## Your assignment
When the line with "Segment this phone" turns up below, begin repeating exactly, and carry on through the line with "Decompose this app"; no pictures go into the copy.

## Stored data
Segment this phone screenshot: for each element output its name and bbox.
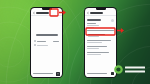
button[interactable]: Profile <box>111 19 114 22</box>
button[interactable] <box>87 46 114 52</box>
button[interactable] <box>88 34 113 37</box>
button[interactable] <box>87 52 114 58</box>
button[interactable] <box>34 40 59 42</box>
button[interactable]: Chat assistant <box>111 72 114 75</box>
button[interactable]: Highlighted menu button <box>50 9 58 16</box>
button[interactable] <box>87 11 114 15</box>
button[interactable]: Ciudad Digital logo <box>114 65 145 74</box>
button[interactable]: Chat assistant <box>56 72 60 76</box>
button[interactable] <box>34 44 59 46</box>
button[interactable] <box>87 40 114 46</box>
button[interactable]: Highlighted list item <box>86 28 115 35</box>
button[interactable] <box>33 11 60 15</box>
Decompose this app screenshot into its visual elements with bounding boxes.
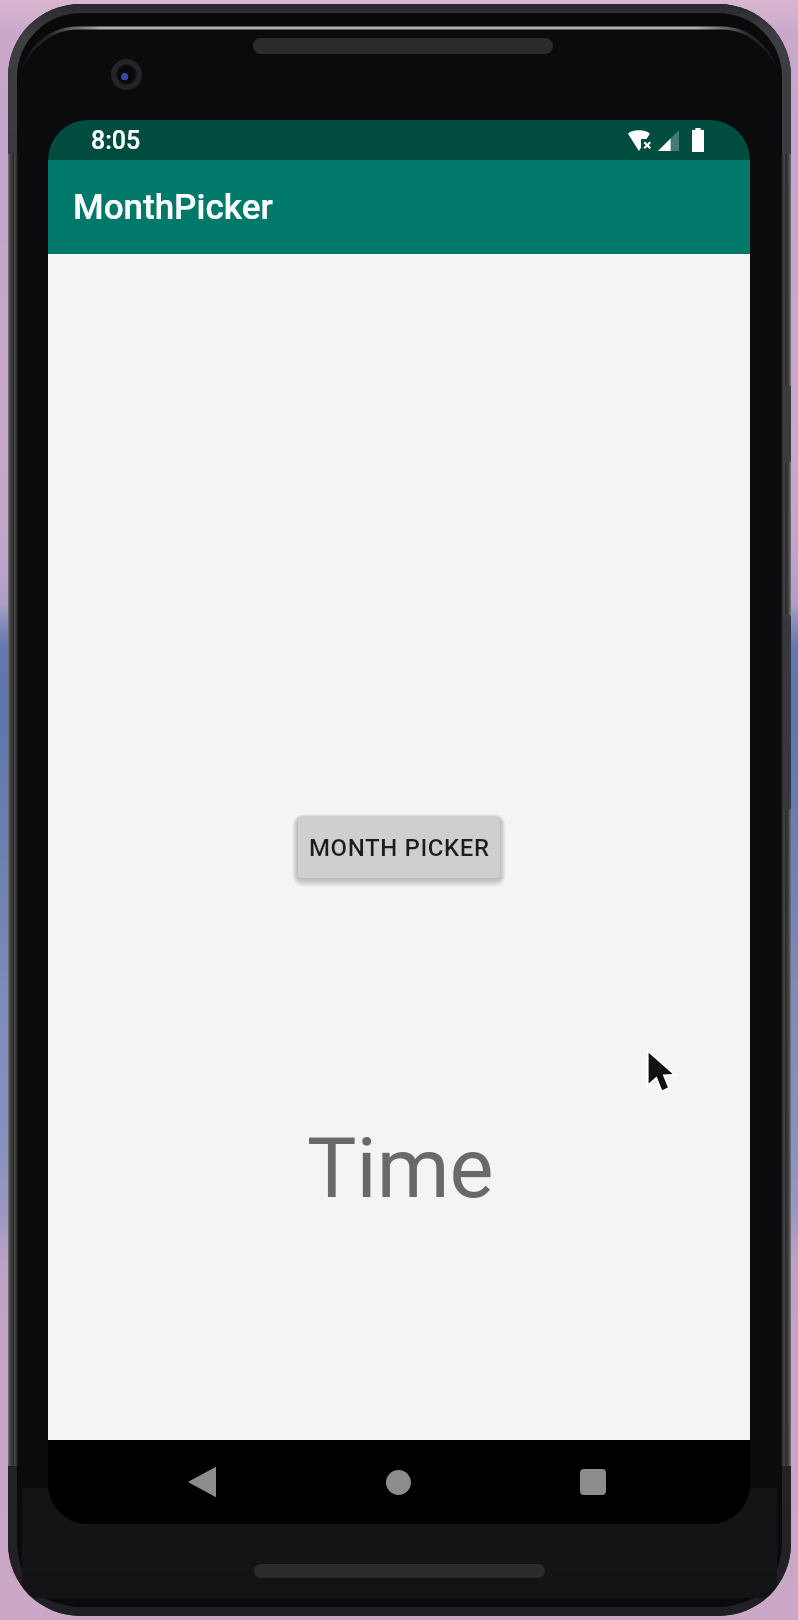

==

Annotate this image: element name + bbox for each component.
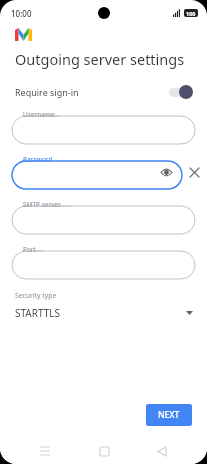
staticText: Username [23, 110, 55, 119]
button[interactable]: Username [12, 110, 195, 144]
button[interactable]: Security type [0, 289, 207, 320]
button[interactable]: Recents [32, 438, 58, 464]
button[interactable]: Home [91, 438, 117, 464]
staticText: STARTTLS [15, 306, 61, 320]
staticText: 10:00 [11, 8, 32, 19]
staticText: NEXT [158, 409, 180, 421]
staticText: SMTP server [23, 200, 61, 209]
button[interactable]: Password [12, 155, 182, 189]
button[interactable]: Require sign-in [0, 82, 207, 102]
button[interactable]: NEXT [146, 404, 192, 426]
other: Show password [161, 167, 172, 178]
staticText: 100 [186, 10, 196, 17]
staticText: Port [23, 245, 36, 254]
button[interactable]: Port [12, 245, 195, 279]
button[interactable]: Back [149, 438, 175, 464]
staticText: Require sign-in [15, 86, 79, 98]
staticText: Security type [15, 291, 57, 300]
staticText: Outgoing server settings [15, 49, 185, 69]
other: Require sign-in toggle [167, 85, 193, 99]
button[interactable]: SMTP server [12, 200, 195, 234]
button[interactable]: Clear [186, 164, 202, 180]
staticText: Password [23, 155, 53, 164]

---

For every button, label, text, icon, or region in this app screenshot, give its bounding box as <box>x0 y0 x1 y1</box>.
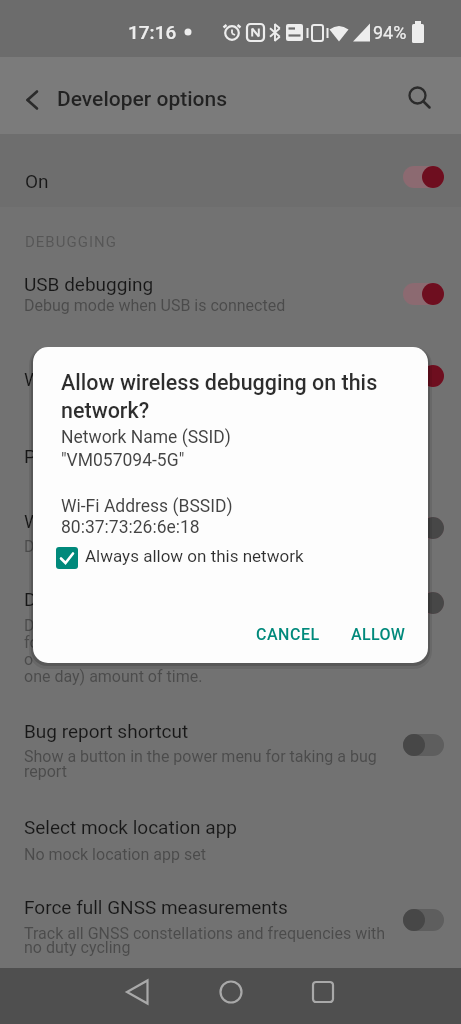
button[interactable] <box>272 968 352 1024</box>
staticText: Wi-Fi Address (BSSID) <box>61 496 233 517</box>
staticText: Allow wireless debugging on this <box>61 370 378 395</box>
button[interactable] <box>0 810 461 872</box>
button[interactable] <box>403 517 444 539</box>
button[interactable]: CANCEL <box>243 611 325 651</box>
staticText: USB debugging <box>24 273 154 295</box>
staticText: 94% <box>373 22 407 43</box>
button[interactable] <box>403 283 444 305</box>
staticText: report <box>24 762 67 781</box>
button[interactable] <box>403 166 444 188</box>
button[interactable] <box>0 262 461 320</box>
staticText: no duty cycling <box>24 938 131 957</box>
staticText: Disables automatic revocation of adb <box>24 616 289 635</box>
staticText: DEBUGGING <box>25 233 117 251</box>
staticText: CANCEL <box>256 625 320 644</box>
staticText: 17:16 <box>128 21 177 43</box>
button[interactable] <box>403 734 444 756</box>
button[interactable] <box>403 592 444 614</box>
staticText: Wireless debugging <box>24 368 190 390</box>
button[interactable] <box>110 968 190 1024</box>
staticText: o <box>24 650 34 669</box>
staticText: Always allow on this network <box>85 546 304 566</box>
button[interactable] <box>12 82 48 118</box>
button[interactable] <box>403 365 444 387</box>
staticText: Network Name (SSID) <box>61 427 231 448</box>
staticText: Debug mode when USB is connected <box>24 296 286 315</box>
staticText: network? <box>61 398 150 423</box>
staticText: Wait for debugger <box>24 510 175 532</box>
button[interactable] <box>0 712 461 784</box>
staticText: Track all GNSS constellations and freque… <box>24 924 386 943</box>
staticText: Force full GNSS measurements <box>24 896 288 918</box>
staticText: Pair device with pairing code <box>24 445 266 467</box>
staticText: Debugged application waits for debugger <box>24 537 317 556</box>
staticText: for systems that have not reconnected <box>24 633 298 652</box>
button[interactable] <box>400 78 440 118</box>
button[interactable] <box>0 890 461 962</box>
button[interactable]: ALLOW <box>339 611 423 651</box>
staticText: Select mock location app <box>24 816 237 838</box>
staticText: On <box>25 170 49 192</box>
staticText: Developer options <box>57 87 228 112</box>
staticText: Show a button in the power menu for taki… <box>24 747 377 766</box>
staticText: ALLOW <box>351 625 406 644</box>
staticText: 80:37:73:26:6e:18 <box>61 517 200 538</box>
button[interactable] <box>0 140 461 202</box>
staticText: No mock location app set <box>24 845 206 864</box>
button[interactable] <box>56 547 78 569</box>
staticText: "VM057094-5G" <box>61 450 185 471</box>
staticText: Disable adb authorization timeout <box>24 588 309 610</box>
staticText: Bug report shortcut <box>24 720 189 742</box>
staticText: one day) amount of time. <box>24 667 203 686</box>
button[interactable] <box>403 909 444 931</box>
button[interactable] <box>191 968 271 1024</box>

## Finished task
Segment this phone screenshot: for each element output its name and bbox.
button[interactable]: Profile <box>111 19 114 22</box>
button[interactable] <box>87 46 114 52</box>
button[interactable] <box>88 34 113 37</box>
button[interactable] <box>87 52 114 58</box>
button[interactable] <box>34 40 59 42</box>
button[interactable]: Chat assistant <box>111 72 114 75</box>
button[interactable]: Highlighted menu button <box>50 9 58 16</box>
button[interactable] <box>87 11 114 15</box>
button[interactable]: Ciudad Digital logo <box>114 65 145 74</box>
button[interactable]: Chat assistant <box>56 72 60 76</box>
button[interactable] <box>34 44 59 46</box>
button[interactable] <box>87 40 114 46</box>
button[interactable]: Highlighted list item <box>86 28 115 35</box>
button[interactable] <box>33 11 60 15</box>
Decompose this app screenshot into its visual elements with bounding boxes.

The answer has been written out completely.